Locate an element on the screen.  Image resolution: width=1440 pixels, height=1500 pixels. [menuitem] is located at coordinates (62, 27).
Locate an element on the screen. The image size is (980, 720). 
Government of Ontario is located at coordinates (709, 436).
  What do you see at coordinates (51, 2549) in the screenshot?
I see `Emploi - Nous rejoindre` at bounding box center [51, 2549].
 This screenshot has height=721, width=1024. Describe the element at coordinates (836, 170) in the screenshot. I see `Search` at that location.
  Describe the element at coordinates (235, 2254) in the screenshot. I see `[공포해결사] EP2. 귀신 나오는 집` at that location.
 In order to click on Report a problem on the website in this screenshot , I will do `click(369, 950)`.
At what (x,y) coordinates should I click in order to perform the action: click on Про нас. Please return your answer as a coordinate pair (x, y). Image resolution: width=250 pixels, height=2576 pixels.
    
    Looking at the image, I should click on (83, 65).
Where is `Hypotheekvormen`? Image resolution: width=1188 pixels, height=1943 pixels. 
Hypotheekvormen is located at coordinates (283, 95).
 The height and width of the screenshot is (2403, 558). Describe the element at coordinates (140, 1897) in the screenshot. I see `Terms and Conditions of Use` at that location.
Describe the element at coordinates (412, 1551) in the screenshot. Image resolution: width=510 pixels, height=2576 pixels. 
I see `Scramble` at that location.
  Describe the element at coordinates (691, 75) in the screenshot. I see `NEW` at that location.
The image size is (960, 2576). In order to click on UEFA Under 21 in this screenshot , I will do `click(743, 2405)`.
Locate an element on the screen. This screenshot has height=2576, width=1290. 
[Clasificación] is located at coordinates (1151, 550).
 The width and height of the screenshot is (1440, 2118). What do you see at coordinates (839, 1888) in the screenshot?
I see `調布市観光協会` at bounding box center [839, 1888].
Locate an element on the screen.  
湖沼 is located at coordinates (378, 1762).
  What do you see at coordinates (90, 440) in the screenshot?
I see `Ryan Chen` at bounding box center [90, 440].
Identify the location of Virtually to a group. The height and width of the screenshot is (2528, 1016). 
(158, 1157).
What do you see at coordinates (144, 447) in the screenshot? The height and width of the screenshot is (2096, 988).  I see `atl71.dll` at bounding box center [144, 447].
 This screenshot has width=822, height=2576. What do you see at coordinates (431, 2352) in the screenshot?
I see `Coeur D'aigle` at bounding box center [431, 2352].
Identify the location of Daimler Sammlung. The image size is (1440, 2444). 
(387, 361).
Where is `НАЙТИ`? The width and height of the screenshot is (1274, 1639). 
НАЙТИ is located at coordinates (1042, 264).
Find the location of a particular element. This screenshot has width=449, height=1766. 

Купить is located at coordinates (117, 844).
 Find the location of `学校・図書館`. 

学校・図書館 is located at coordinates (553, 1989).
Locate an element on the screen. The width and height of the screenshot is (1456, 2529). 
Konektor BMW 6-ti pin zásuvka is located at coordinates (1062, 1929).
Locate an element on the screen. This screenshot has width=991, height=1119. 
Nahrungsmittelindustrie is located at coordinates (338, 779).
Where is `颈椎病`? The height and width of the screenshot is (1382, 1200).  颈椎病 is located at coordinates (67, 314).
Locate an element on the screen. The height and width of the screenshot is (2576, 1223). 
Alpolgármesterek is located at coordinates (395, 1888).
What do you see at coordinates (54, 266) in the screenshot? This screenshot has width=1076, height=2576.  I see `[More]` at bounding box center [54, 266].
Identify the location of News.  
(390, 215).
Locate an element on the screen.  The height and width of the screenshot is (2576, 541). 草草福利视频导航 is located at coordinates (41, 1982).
◇ ◇ ◇
Filtering the entries above by the word "will", copy each line that matches.

 In order to click on Report a problem on the website in this screenshot , I will do `click(369, 950)`.
The image size is (960, 2576). In order to click on UEFA Under 21 in this screenshot , I will do `click(743, 2405)`.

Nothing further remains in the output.